BRIEF: From the listing below, extract every line containing "стены".

RECORDS FOR THIS EXERCISE section start

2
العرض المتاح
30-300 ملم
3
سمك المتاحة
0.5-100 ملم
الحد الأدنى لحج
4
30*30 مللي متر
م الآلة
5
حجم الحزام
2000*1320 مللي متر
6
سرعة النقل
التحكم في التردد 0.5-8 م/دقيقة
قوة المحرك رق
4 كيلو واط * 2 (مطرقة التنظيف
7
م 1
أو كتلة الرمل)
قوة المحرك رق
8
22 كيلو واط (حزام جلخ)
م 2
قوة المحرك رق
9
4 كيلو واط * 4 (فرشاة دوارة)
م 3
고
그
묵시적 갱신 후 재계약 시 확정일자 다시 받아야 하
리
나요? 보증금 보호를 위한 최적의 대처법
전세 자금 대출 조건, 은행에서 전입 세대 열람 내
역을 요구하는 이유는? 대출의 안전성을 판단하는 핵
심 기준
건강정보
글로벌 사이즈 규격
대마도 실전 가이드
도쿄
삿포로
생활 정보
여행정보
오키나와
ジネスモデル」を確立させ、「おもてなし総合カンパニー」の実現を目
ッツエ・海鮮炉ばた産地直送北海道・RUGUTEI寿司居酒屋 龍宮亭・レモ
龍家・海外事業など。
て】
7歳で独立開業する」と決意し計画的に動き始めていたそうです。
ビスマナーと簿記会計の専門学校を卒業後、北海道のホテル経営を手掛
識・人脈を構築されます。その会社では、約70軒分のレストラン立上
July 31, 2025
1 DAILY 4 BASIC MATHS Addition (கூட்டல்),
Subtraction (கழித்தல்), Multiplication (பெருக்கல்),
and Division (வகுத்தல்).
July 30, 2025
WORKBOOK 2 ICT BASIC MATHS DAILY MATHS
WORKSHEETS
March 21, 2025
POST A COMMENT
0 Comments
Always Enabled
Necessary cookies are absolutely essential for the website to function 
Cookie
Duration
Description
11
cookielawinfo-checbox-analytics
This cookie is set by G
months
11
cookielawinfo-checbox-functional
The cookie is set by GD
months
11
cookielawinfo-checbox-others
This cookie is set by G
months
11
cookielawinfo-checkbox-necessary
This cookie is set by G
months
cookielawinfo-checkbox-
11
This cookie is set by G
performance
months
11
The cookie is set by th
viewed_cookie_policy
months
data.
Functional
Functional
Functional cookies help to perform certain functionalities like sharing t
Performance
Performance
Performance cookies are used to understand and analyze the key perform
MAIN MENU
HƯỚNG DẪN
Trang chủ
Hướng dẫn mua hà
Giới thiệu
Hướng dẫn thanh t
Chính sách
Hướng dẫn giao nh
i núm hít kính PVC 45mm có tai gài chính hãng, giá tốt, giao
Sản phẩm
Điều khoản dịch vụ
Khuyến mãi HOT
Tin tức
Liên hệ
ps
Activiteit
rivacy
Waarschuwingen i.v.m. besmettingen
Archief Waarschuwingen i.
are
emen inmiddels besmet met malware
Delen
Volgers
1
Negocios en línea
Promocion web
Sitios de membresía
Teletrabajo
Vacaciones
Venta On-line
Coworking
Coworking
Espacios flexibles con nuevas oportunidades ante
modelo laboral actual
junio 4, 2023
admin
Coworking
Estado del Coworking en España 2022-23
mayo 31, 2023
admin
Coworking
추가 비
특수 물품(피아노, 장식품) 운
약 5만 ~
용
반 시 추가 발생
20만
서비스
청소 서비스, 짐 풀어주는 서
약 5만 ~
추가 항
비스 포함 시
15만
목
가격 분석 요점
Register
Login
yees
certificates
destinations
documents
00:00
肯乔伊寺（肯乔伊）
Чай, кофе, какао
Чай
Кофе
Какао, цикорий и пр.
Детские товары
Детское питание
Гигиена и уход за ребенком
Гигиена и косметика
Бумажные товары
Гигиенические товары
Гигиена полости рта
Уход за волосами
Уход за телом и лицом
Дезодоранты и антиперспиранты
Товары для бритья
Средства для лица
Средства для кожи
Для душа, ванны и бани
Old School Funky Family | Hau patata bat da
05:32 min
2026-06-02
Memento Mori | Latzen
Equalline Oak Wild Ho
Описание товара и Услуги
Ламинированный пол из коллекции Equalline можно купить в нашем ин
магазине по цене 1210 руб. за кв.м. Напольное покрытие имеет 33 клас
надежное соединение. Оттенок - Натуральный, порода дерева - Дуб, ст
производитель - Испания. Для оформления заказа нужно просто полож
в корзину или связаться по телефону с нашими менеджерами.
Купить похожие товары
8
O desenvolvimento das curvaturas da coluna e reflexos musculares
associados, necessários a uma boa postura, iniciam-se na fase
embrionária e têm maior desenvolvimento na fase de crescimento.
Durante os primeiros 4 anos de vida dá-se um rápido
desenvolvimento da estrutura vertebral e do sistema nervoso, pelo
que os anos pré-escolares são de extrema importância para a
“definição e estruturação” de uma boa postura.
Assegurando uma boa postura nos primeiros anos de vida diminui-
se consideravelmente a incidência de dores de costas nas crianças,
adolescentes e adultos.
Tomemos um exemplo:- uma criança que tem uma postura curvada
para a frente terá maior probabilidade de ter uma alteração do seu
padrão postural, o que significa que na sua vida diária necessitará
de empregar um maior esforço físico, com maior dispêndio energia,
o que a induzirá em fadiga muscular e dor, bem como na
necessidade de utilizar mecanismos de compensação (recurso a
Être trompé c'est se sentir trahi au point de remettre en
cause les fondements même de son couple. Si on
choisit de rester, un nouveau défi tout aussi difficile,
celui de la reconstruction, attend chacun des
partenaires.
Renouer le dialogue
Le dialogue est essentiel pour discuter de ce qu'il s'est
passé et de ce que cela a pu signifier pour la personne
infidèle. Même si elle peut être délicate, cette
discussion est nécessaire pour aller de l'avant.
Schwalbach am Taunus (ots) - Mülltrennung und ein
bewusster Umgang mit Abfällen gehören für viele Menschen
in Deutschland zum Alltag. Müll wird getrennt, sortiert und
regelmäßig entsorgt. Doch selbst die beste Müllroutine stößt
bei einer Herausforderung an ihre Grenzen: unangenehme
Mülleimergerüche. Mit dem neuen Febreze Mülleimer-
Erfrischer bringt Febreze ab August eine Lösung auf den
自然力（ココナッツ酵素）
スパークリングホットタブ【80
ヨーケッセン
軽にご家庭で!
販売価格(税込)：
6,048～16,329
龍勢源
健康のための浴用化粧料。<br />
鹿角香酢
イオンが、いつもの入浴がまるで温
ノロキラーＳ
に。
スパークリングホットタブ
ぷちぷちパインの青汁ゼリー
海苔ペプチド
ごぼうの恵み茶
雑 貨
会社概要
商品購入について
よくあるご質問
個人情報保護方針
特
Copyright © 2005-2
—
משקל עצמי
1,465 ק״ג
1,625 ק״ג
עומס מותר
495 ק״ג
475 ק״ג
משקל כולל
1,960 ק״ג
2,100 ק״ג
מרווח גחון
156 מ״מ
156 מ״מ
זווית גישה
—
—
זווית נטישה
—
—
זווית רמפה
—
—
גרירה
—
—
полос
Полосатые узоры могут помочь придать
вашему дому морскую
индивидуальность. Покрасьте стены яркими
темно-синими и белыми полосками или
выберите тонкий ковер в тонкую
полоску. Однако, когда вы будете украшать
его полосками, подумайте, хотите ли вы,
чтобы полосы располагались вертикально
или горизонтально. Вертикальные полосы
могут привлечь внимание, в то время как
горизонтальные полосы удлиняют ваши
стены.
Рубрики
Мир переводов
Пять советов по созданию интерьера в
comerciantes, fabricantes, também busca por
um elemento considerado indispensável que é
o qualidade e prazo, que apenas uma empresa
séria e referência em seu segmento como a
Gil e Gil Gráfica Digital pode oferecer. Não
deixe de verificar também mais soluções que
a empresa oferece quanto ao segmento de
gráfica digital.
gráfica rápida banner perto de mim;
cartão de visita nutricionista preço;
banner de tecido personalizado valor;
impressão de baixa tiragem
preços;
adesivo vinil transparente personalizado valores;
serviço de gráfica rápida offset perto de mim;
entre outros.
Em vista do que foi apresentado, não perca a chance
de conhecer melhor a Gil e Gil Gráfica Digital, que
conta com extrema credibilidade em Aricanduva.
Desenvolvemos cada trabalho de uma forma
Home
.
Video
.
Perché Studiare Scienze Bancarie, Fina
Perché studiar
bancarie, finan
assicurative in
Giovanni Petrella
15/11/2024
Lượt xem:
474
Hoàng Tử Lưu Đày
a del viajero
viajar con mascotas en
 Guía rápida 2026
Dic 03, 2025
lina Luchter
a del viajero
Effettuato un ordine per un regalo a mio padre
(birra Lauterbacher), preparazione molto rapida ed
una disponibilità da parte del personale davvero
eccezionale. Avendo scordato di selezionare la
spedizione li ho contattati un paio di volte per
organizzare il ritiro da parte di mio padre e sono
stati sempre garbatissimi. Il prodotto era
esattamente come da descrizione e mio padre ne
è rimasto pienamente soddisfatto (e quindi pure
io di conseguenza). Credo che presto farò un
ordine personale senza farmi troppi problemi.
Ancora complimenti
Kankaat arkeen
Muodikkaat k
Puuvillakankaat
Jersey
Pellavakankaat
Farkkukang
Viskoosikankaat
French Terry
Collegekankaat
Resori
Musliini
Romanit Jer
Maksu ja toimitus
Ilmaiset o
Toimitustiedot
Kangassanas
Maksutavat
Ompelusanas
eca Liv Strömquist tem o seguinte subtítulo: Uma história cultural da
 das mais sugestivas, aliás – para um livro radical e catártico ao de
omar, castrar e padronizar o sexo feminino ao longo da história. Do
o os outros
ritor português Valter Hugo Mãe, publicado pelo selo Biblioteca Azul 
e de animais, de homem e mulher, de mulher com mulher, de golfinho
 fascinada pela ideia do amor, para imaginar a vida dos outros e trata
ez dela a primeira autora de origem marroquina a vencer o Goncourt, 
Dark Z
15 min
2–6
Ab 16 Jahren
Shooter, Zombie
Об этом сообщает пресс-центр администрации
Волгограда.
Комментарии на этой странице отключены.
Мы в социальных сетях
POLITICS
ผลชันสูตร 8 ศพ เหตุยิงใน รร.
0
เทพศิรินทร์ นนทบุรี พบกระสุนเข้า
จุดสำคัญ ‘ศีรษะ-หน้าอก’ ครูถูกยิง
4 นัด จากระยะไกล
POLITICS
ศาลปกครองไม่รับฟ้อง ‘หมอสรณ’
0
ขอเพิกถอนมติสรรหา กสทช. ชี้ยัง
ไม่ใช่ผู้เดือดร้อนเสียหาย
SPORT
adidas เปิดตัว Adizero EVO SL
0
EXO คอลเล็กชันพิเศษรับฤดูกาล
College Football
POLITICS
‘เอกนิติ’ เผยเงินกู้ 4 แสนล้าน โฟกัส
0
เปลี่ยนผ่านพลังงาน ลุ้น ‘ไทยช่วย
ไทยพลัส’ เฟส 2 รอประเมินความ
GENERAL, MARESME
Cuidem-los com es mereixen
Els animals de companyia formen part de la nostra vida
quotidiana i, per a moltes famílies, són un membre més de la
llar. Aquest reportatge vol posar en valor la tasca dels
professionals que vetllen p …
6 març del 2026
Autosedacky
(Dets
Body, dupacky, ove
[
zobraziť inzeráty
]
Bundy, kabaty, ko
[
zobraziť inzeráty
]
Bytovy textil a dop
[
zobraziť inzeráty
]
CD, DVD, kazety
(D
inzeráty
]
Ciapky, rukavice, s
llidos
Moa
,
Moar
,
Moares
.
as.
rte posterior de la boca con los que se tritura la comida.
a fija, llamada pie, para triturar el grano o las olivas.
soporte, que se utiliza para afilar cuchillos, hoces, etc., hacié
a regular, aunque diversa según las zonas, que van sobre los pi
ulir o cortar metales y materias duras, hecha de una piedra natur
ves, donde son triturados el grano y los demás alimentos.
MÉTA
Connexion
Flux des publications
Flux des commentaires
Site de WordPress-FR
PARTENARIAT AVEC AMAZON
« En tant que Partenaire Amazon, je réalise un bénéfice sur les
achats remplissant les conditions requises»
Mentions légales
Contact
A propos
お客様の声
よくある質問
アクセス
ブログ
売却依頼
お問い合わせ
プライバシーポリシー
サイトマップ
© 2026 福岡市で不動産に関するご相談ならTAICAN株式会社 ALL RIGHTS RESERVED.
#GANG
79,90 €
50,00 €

RECORDS FOR THIS EXERCISE section end

YOUR SOLUTION:
индивидуальность. Покрасьте стены яркими
стены.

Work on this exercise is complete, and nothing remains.